Work item:
Out of all the lines below, count those with the word "utilizzo". Give the number only.

Extracted information:
* * * * * * * * *

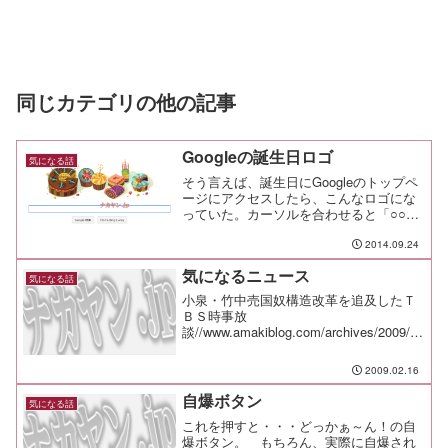
同じカテゴリの他の記事
Googleの誕生日ロゴ
気になる話
そう言えば、誕生日にGoogleのトップペ
ージにアクセスしたら、こんなロゴにな
っていた。カーソルを合わせると「○○さ
ん、誕生日おめでとう！」と表示されて
いる。あれ？Google+にも誕生日は登録
2014.09.24
していたんだっけか。なんか、嬉しいよ
気になるニュース
うな、そこ...
気になる話
小泉・竹中売国奴構造改革を追及したＴ
ＢＳ時事放
談//www.amakiblog.com/archives/2009/02
/15/#001359Google Earthで30億ドル相当
の財宝発見? 発掘をめぐって裁判
2009.02.16
に//journal.my...
自爆ボタン
気になる話
これを押すと・・・どっかぁ～ん！の自
爆ボタン。 もちろん、実際に自爆され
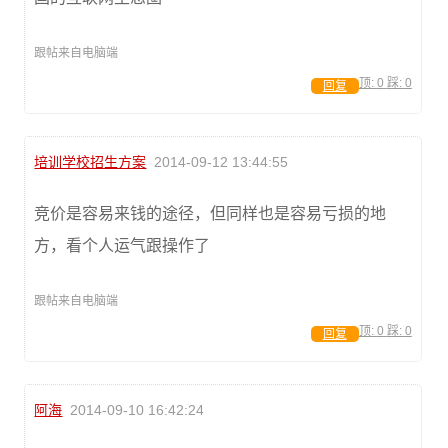
跟帖来自电脑端
顶:
0
踩:
0
回复
培训学校招生方案
2014-09-12 13:44:55
竞价是容易来钱的途径，但同样也是容易亏损的地
方，看个人运气跟操作了
跟帖来自电脑端
顶:
0
踩:
0
回复
阿海
2014-09-10 16:42:24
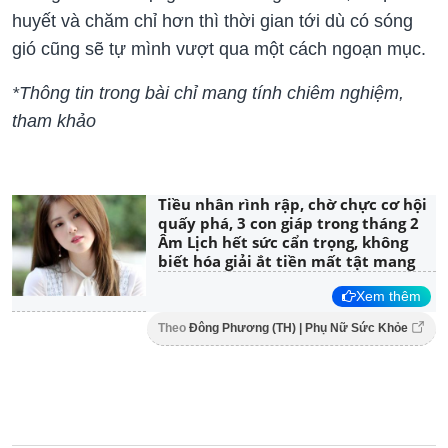
huyết và chăm chỉ hơn thì thời gian tới dù có sóng
gió cũng sẽ tự mình vượt qua một cách ngoạn mục.
*Thông tin trong bài chỉ mang tính chiêm nghiệm,
tham khảo
Tiều nhân rình rập, chờ chực cơ hội
quấy phá, 3 con giáp trong tháng 2
Âm Lịch hết sức cẩn trọng, không
biết hóa giải ắt tiền mất tật mang
Xem thêm
Theo
Đông Phương (TH) | Phụ Nữ Sức Khỏe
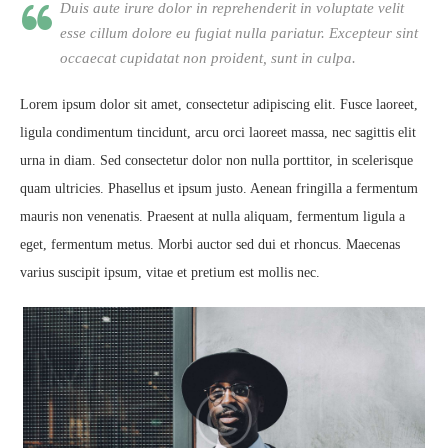
Duis aute irure dolor in reprehenderit in voluptate velit
esse cillum dolore eu fugiat nulla pariatur. Excepteur sint
occaecat cupidatat non proident, sunt in culpa.
Lorem ipsum dolor sit amet, consectetur adipiscing elit. Fusce laoreet,
ligula condimentum tincidunt, arcu orci laoreet massa, nec sagittis elit
urna in diam. Sed consectetur dolor non nulla porttitor, in scelerisque
quam ultricies. Phasellus et ipsum justo. Aenean fringilla a fermentum
mauris non venenatis. Praesent at nulla aliquam, fermentum ligula a
eget, fermentum metus. Morbi auctor sed dui et rhoncus. Maecenas
varius suscipit ipsum, vitae et pretium est mollis nec.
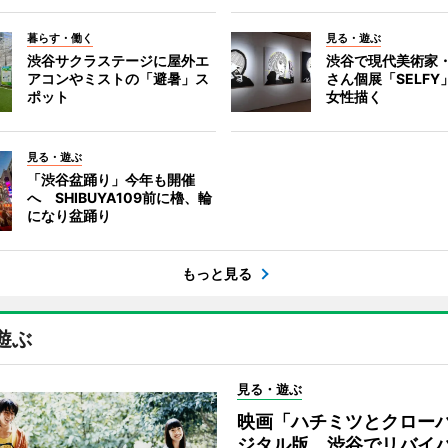
暮らす・働く
見る・遊ぶ
渋谷サクラステージに屋外エ
渋谷で現代美術家
アコンやミストの「避暑」ス
さん個展「SELF
ポット
女性描く
見る・遊ぶ
「渋谷盆踊り」今年も開催
へ SHIBUYA109前に櫓、輪
になり盆踊り
もっと見る
遊ぶ
見る・遊ぶ
映画「ハチミツとクロー
ジタル版、渋谷でリバイ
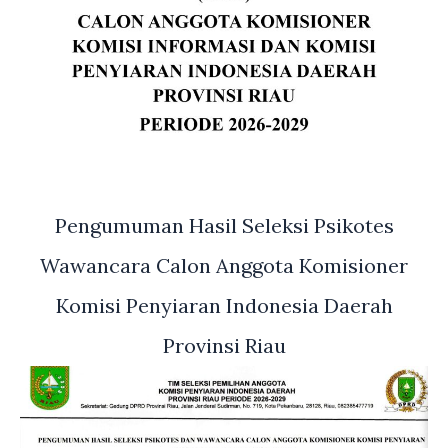
Pengumuman Hasil Seleksi Psikotes
Wawancara Calon Anggota Komisioner
Komisi Penyiaran Indonesia Daerah
Provinsi Riau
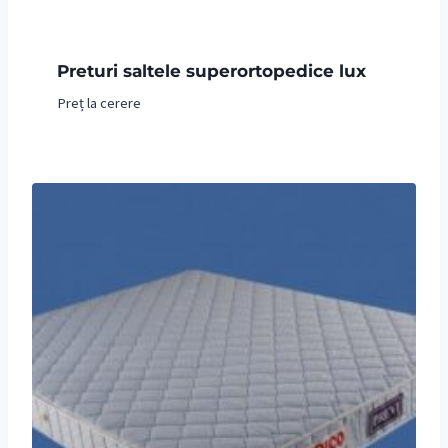
Preturi saltele superortopedice lux
Preț la cerere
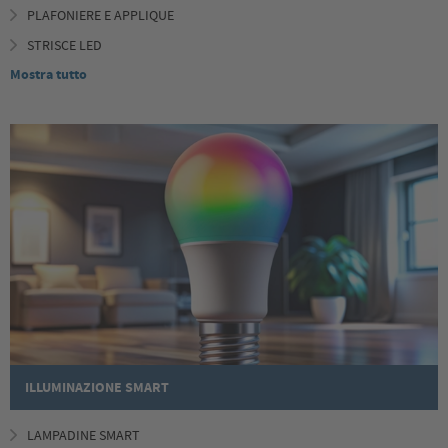
PLAFONIERE E APPLIQUE
STRISCE LED
Mostra tutto
ILLUMINAZIONE SMART
LAMPADINE SMART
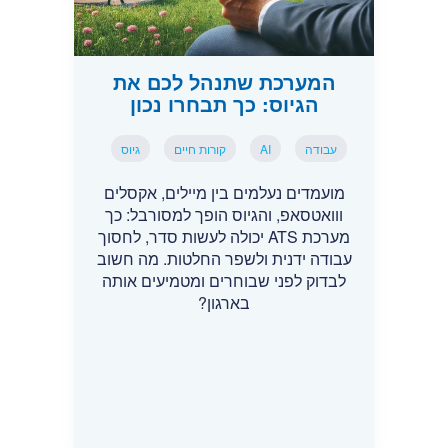
המערכת שתנהל לכם את
הגיוס: כך תבחרו נכון
עבודה
AI
קורות חיים
גיוס
מועמדים נעלמים בין מיילים, אקסלים
ווואטסאפ, והגיוס הופך למסורבל: כך
מערכת ATS יכולה לעשות סדר, לחסוך
עבודה ידנית ולשפר החלטות. מה חשוב
לבדוק לפני שבוחרים ומטמיעים אותה
בארגון?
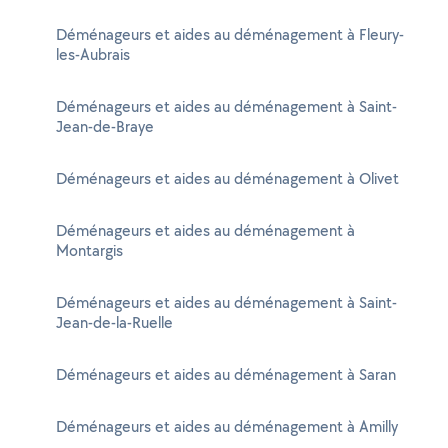
Déménageurs et aides au déménagement à Fleury-
les-Aubrais
Déménageurs et aides au déménagement à Saint-
Jean-de-Braye
Déménageurs et aides au déménagement à Olivet
Déménageurs et aides au déménagement à
Montargis
Déménageurs et aides au déménagement à Saint-
Jean-de-la-Ruelle
Déménageurs et aides au déménagement à Saran
Déménageurs et aides au déménagement à Amilly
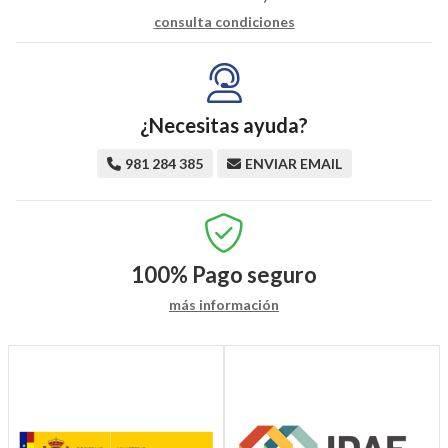
consulta condiciones
¿Necesitas ayuda?
981 284 385
ENVIAR EMAIL
100%
Pago seguro
más información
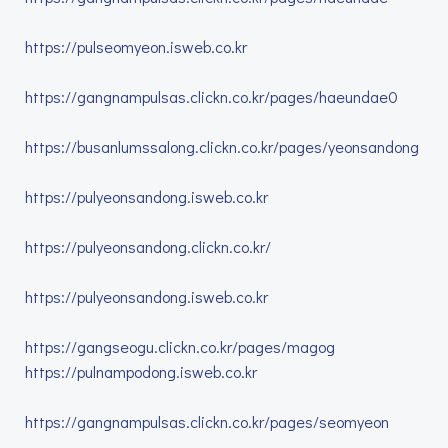
https://pulseomyeon.isweb.co.kr
https://gangnampulsas.clickn.co.kr/pages/haeundae0
https://busanlumssalong.clickn.co.kr/pages/yeonsandong
https://pulyeonsandong.isweb.co.kr
https://pulyeonsandong.clickn.co.kr/
https://pulyeonsandong.isweb.co.kr
https://gangseogu.clickn.co.kr/pages/magog
https://pulnampodong.isweb.co.kr
https://gangnampulsas.clickn.co.kr/pages/seomyeon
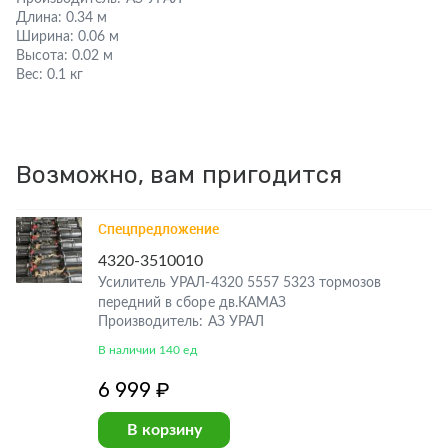
Длина:
0.34 м
Ширина:
0.06 м
Высота:
0.02 м
Вес:
0.1 кг
Возможно, вам пригодится
Спецпредложение
4320-3510010
Усилитель УРАЛ-4320 5557 5323 тормозов
передний в сборе дв.КАМАЗ
Производитель: АЗ УРАЛ
В наличии 140 ед
6 999 ₽
В корзину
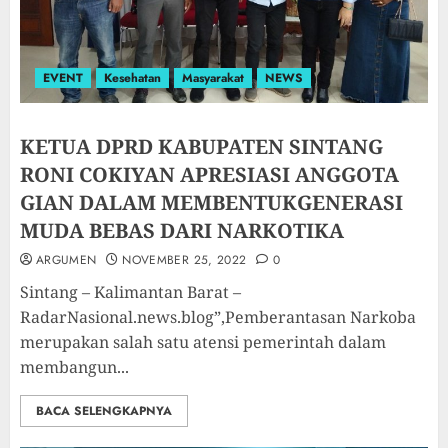
EVENT
Kesehatan
Masyarakat
NEWS
KETUA DPRD KABUPATEN SINTANG
RONI COKIYAN APRESIASI ANGGOTA
GIAN DALAM MEMBENTUKGENERASI
MUDA BEBAS DARI NARKOTIKA
ARGUMEN
NOVEMBER 25, 2022
0
Sintang – Kalimantan Barat –
RadarNasional.news.blog”,Pemberantasan Narkoba
merupakan salah satu atensi pemerintah dalam
membangun...
BACA SELENGKAPNYA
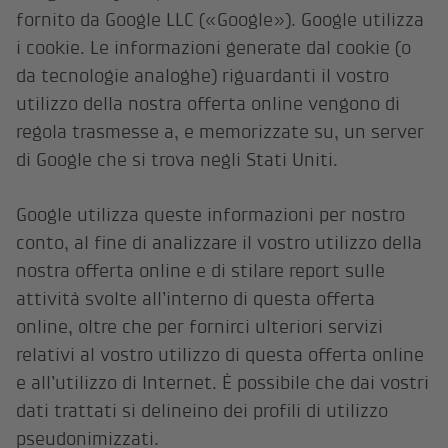
fornito da Google LLC («Google»). Google utilizza
i cookie. Le informazioni generate dal cookie (o
da tecnologie analoghe) riguardanti il vostro
utilizzo della nostra offerta online vengono di
regola trasmesse a, e memorizzate su, un server
di Google che si trova negli Stati Uniti.
Google utilizza queste informazioni per nostro
conto, al fine di analizzare il vostro utilizzo della
nostra offerta online e di stilare report sulle
attività svolte all’interno di questa offerta
online, oltre che per fornirci ulteriori servizi
relativi al vostro utilizzo di questa offerta online
e all’utilizzo di Internet. È possibile che dai vostri
dati trattati si delineino dei profili di utilizzo
pseudonimizzati.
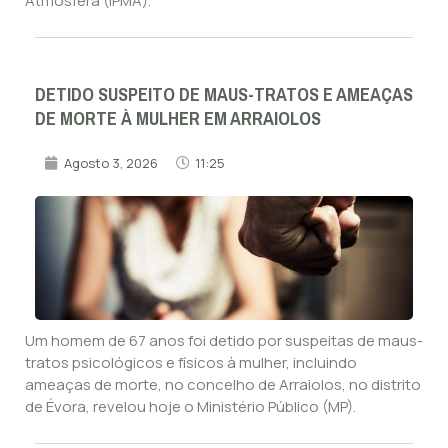
Atmosfera (IPMA).
DETIDO SUSPEITO DE MAUS-TRATOS E AMEAÇAS
DE MORTE À MULHER EM ARRAIOLOS
Agosto 3, 2026
11:25
Um homem de 67 anos foi detido por suspeitas de maus-
tratos psicológicos e físicos à mulher, incluindo
ameaças de morte, no concelho de Arraiolos, no distrito
de Évora, revelou hoje o Ministério Público (MP).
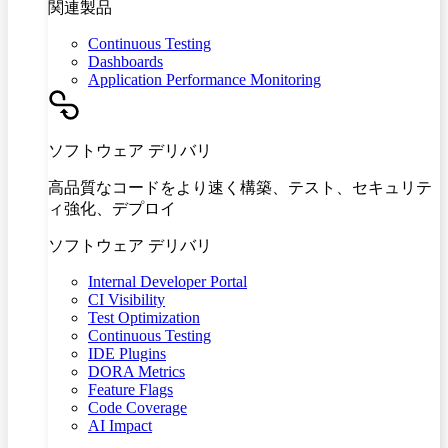
関連製品
Continuous Testing
Dashboards
Application Performance Monitoring
ソフトウェア デリバリ
高品質なコードをより速く構築、テスト、セキュリテ
ィ強化、デプロイ
ソフトウェア デリバリ
Internal Developer Portal
CI Visibility
Test Optimization
Continuous Testing
IDE Plugins
DORA Metrics
Feature Flags
Code Coverage
AI Impact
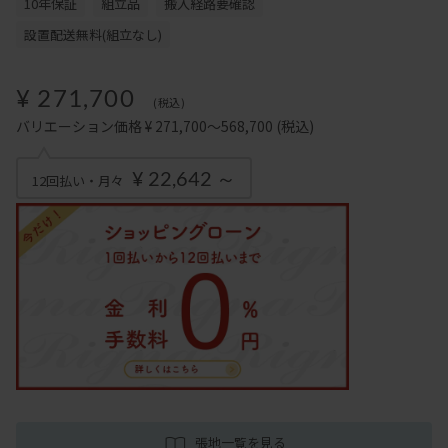
10年保証
組立品
搬入経路要確認
設置配送無料(組立なし)
¥ 271,700
(税込)
バリエーション価格 ¥ 271,700～568,700
(税込)
¥ 22,642 ～
12回払い・月々
張地一覧を見る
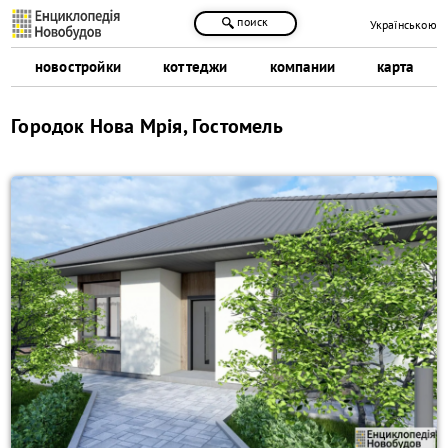
поиск
Українською
новостройки
коттеджи
компании
карта
Городок Нова Мрія, Гостомель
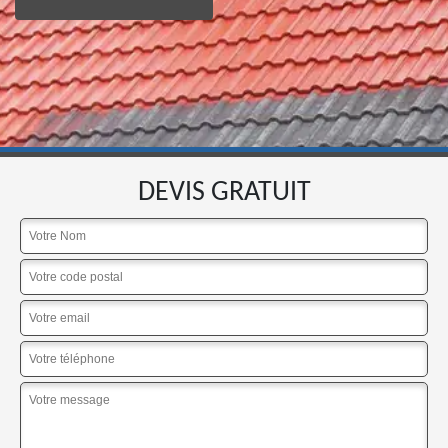
DEVIS GRATUIT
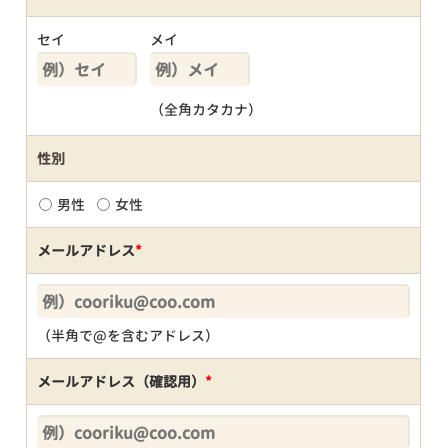
セイ
メイ
（全角カタカナ）
性別
男性
女性
メールアドレス
*
（半角で@を含むアドレス）
メールアドレス（確認用）
*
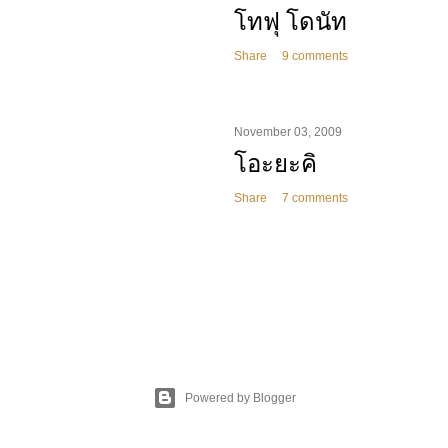
โทฟุ โดนัท
Share
9 comments
November 03, 2009
โอะยะคิ
Share
7 comments
Powered by Blogger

* * * * * * * * *

Answer to this task:
5